(Page-level text extractions)
☆ ☆ ☆
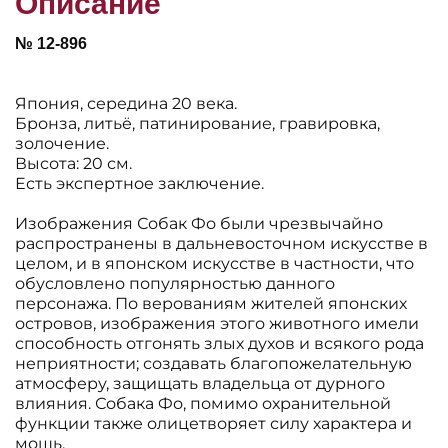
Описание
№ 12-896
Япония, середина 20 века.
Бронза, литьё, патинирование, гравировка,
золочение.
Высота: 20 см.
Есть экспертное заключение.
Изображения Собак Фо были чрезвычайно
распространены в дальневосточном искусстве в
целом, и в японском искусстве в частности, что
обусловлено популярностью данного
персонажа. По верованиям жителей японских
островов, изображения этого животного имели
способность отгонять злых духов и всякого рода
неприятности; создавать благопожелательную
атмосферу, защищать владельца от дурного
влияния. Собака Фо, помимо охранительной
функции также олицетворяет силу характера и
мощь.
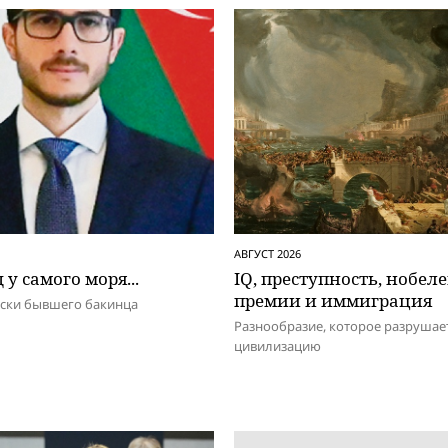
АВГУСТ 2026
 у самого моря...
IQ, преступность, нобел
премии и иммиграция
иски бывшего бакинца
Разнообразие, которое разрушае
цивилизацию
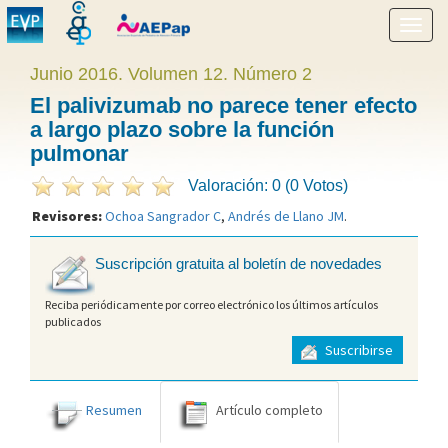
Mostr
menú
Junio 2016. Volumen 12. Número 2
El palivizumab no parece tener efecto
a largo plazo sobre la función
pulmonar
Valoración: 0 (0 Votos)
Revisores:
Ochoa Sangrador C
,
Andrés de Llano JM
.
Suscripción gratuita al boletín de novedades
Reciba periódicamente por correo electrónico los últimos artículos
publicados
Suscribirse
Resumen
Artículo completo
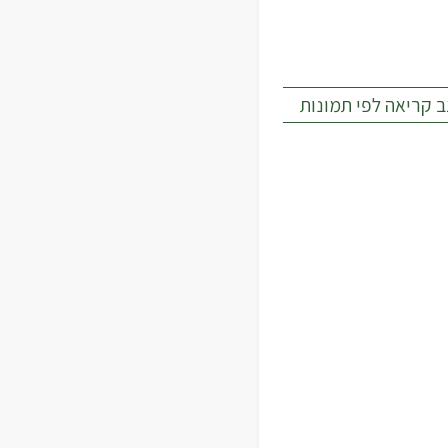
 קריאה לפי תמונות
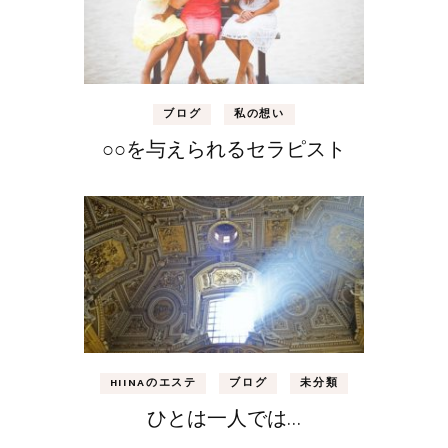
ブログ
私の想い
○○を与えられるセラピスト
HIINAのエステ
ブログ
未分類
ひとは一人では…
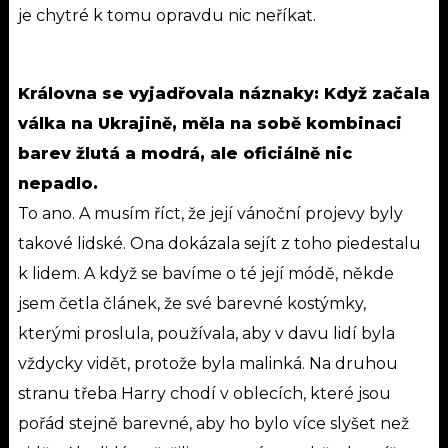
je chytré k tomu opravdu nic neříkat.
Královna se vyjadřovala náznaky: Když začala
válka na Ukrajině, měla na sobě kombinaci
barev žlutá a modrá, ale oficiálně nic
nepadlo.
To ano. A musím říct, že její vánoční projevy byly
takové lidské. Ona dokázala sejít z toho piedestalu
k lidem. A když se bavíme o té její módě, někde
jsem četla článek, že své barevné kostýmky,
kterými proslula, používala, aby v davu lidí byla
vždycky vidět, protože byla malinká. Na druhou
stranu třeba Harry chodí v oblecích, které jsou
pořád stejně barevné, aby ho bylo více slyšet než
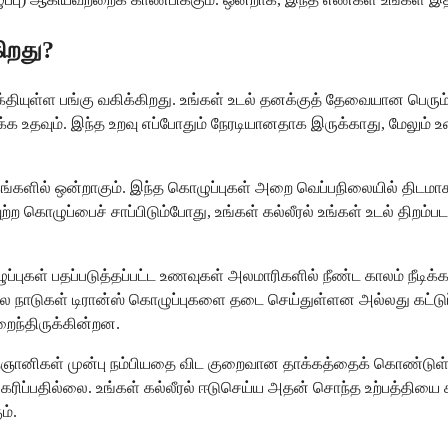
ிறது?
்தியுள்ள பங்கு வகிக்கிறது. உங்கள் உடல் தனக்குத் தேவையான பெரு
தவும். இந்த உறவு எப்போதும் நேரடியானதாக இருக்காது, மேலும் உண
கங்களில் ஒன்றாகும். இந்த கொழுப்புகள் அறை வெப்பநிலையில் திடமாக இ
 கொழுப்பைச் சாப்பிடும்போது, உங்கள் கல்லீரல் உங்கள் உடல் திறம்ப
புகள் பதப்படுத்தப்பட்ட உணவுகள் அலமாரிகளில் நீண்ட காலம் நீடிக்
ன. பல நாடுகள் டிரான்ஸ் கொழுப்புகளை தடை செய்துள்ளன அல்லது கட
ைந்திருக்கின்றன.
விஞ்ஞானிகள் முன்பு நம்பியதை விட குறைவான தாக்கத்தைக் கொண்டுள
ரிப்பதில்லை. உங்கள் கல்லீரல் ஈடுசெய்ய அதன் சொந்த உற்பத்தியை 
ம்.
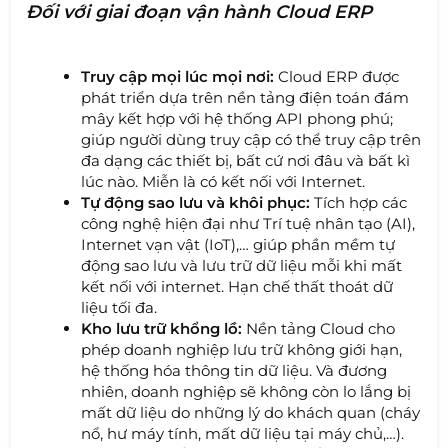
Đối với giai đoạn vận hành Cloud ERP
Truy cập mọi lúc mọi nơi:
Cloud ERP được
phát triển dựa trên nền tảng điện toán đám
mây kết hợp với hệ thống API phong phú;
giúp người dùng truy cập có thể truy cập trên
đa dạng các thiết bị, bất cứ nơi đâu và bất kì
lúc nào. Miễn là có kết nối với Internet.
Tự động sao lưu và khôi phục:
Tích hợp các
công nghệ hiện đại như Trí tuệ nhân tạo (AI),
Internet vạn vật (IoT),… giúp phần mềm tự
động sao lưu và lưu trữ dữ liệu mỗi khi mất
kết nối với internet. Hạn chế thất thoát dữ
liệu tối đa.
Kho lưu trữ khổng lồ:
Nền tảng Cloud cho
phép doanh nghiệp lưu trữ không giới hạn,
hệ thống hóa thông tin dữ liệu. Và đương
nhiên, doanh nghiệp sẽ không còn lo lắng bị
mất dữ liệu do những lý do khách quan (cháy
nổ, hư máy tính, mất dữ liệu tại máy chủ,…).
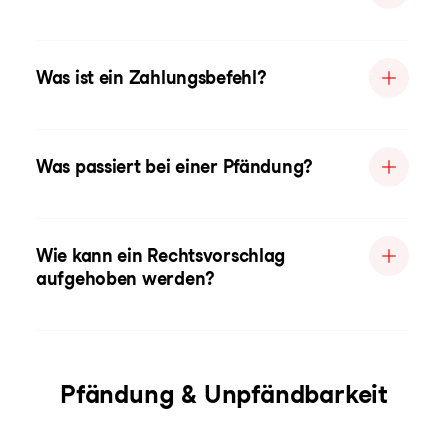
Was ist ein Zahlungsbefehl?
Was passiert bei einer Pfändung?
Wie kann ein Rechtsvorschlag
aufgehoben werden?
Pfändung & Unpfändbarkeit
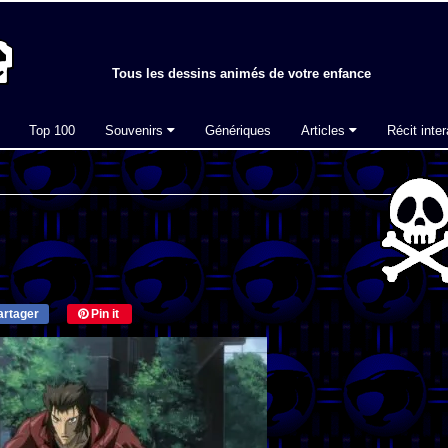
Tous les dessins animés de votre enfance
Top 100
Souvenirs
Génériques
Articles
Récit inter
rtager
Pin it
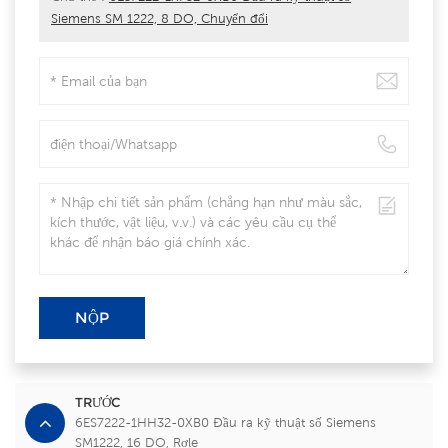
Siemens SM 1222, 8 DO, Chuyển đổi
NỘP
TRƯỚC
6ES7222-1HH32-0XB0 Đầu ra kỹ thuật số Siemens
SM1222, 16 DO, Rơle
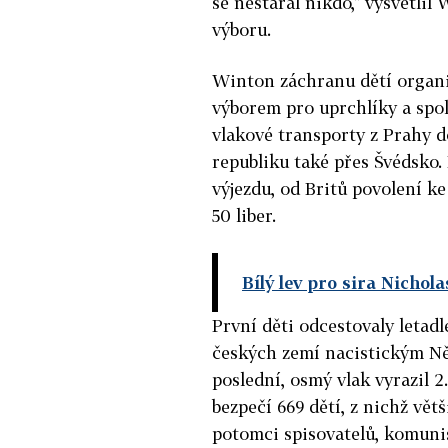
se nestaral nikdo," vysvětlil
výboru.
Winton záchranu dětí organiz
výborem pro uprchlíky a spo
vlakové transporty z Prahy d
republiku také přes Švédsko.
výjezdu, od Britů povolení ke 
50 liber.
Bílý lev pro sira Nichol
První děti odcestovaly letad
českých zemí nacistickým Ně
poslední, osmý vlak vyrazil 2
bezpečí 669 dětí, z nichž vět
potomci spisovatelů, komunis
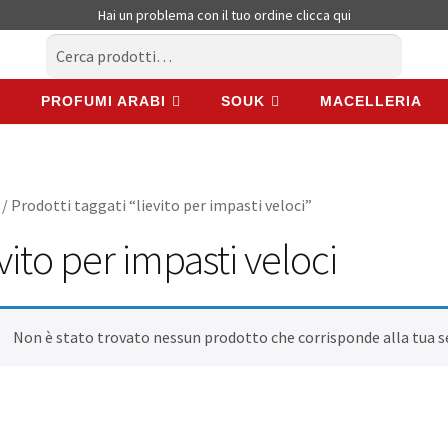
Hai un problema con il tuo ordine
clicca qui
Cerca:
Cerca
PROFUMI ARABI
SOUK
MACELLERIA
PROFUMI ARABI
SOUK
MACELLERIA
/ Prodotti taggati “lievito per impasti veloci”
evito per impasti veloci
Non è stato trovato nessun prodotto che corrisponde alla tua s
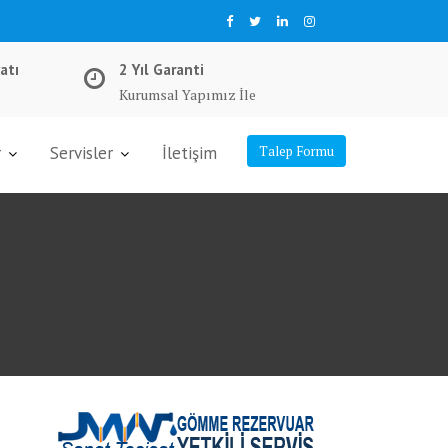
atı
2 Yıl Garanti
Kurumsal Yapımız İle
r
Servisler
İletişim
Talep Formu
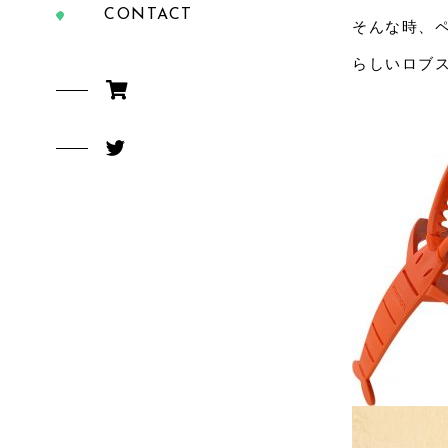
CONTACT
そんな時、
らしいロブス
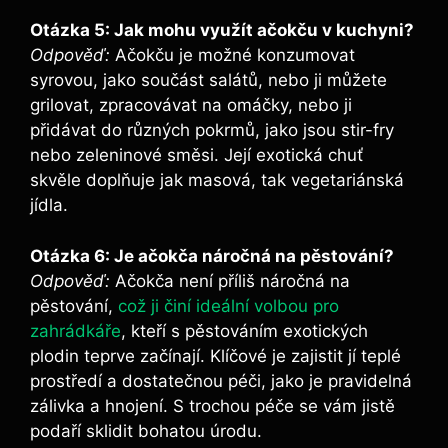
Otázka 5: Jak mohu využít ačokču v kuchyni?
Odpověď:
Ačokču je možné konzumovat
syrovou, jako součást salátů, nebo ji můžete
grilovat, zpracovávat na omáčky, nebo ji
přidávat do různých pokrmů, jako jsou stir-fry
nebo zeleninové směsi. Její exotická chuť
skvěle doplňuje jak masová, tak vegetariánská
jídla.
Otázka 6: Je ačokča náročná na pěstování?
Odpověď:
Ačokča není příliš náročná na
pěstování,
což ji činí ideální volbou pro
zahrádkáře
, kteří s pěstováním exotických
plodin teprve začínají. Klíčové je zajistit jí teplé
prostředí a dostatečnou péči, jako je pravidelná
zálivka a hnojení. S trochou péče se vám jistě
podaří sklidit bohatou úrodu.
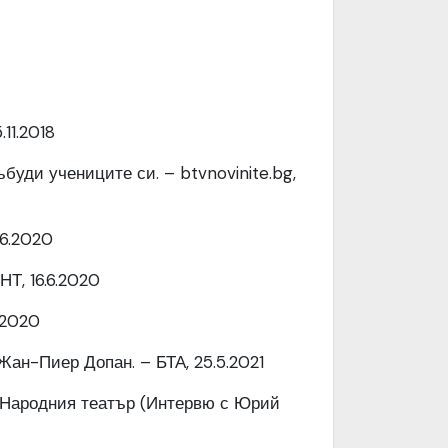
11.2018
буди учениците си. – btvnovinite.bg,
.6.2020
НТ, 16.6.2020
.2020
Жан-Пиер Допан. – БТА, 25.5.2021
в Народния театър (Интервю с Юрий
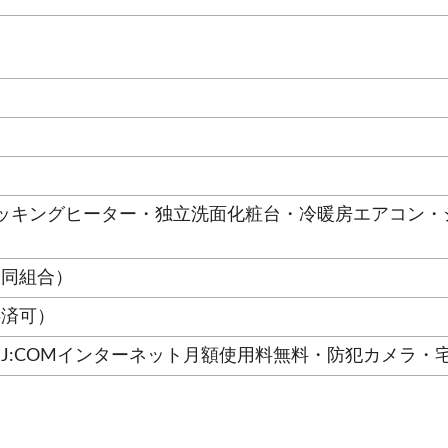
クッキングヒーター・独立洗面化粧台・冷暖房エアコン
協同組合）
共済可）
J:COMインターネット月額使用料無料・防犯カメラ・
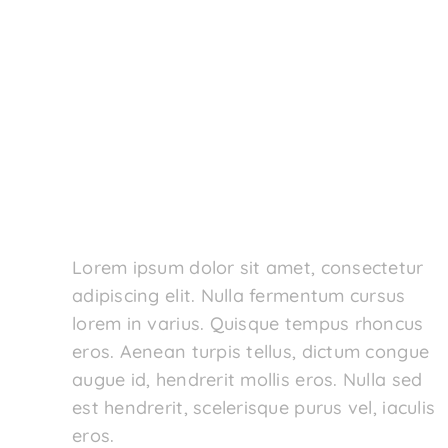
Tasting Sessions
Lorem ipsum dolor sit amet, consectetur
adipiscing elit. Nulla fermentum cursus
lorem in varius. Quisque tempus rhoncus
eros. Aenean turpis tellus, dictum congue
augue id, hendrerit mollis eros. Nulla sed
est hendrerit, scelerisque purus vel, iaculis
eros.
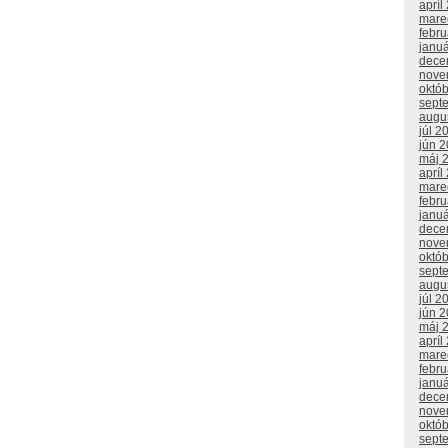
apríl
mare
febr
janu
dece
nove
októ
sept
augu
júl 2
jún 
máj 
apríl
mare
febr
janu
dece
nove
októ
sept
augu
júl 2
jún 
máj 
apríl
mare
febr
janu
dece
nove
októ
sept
☆ ☆ ☆
What you have to do: Output the data above exactly, beginning at its first line and ending with the line that holds "АВГУСТ 2026". Leave out the pictures and add nothing.

Response area:
Описание
№ 12-896
Япония, середина 20 века.
Бронза, литьё, патинирование, гравировка,
золочение.
Высота: 20 см.
Есть экспертное заключение.
Изображения Собак Фо были чрезвычайно
распространены в дальневосточном искусстве в
целом, и в японском искусстве в частности, что
обусловлено популярностью данного
персонажа. По верованиям жителей японских
островов, изображения этого животного имели
способность отгонять злых духов и всякого рода
неприятности; создавать благопожелательную
атмосферу, защищать владельца от дурного
влияния. Собака Фо, помимо охранительной
функции также олицетворяет силу характера и
мощь.
АВГУСТ 2026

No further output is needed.